第2話 山守の夫婦

(あの方は、いったい誰なのかしら……。旦那様のお知り合い? よね? ゆり江さんとも親しいということは、それこそ遠縁の方なのかしら)


 あの背格好から言って、美世より少し年上なくらいで旦那様と同じぐらいだろうか。それにしては、日に焼けすぎているような気もするし、どこか口調も古めかしい。


「お嬢さん、お嬢さん」

「はいっ!?」

 はっと、慌てて顔を上げると机を挟んだ向こう側でにこにこと笑っている青年がいた。
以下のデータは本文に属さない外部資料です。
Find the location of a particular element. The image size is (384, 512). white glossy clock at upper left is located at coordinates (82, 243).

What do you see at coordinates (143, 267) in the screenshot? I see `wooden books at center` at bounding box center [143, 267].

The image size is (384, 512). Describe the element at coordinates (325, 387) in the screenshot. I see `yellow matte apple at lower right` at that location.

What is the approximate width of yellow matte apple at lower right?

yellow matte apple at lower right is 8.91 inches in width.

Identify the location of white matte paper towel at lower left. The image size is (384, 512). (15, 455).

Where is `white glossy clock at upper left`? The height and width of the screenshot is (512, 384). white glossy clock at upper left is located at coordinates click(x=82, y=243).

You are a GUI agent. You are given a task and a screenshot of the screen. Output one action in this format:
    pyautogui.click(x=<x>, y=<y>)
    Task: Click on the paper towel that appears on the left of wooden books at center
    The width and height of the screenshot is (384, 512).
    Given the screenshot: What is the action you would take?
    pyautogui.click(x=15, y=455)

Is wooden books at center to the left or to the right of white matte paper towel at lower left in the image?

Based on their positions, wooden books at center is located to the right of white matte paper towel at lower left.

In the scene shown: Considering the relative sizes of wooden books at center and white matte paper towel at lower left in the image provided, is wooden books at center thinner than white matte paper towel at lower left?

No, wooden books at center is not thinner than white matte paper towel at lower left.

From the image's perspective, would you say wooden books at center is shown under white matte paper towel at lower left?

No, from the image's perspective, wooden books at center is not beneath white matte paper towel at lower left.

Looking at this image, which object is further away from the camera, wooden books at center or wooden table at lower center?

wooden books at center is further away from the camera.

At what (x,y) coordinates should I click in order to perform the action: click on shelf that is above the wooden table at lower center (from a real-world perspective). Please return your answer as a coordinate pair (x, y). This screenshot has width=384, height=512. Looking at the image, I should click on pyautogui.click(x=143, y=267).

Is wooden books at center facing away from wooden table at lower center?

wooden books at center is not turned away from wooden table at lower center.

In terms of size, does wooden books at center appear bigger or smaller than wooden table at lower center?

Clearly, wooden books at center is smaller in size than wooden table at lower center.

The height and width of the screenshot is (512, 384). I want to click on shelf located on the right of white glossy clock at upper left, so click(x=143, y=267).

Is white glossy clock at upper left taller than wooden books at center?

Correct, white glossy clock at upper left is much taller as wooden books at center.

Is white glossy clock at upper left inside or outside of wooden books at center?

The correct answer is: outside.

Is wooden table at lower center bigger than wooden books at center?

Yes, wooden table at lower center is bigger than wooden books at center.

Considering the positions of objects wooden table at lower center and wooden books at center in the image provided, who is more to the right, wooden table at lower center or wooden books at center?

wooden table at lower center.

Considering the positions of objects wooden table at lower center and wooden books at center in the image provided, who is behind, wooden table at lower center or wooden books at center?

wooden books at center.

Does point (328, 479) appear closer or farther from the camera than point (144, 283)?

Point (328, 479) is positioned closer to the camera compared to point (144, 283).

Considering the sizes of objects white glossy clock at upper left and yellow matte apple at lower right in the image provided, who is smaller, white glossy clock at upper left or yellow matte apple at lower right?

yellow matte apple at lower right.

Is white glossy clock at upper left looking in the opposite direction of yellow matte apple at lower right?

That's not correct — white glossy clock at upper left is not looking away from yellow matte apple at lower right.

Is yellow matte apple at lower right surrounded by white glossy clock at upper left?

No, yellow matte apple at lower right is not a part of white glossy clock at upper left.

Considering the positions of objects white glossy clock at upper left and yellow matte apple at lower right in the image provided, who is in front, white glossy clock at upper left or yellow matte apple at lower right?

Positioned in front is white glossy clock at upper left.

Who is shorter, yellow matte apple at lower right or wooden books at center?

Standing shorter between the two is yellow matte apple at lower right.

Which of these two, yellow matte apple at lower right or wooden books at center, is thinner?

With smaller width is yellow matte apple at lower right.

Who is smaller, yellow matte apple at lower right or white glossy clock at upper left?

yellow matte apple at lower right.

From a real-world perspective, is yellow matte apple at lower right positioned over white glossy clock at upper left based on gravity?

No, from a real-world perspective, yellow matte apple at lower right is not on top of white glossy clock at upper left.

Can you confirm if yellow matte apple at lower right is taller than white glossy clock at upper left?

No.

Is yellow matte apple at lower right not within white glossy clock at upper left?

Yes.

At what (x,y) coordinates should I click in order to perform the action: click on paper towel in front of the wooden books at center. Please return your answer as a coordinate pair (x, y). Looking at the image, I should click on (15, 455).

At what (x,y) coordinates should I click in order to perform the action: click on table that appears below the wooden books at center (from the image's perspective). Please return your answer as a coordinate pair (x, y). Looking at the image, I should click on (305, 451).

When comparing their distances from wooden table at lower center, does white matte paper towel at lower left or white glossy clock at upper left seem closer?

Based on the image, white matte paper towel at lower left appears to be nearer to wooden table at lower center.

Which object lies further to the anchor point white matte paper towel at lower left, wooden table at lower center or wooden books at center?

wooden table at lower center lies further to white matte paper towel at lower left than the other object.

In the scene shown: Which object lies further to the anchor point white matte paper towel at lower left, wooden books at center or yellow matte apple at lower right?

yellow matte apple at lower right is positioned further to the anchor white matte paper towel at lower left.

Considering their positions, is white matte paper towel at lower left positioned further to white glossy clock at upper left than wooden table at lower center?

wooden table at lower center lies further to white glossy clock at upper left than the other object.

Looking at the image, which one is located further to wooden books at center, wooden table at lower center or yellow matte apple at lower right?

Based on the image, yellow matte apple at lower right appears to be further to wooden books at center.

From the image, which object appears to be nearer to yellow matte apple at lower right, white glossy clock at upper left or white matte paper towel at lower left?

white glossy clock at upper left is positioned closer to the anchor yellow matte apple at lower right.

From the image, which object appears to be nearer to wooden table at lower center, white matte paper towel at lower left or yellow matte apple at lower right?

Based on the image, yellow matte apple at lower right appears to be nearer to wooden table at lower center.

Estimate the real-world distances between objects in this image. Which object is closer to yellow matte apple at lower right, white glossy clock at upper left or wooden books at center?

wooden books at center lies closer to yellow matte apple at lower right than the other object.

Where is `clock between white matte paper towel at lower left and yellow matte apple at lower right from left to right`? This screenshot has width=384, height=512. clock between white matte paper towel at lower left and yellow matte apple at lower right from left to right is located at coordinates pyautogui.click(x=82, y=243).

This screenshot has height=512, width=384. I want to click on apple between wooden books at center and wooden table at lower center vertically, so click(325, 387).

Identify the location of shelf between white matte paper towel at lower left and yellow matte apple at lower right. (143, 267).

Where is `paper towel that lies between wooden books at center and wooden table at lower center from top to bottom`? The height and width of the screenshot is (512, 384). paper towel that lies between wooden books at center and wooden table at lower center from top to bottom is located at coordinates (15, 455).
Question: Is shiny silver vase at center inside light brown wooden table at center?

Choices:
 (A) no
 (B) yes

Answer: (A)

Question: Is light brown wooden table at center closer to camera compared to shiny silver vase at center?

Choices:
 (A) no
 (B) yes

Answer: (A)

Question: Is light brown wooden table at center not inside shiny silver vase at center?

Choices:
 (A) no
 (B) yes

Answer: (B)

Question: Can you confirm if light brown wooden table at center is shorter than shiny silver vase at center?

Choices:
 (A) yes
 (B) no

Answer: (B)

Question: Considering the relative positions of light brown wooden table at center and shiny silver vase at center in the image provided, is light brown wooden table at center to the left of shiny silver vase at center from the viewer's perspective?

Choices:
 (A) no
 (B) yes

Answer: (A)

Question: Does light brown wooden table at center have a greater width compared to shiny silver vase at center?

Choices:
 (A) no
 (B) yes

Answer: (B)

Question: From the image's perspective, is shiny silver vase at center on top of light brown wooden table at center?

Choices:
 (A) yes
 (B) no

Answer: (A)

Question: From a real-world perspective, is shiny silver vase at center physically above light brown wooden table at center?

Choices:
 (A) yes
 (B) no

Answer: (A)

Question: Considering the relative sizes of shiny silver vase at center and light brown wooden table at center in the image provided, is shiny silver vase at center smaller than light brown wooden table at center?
いつの間にいたのだろうか、慌てて立ち上がろうとすると手で制された。

「セイカ君の婚約者なのだから、上座はお嬢さんではないかね。俺は家はこの家に比べたら何もかも劣っているのだし。それに、セイカ君がいないうちに我が物顔でふるまっては、セイカ君に口きいてもらえなくなるかもしれないからね」

「あの、その……」

 セイカ君とは誰ですか、と口を開く前に青年はこくりとうなずいた。

「あぁ、名乗るのを忘れていたね」

 さっと、座布団から降り青年は正座をして頭を下げた。とたん、青年がまとう雰囲気ががらりと変わった気がした。先ほどまでは子どものように暖かな雰囲気だったというのに、まるで年相応になったかのような……。畳敷きの場所が道場になったかのような……。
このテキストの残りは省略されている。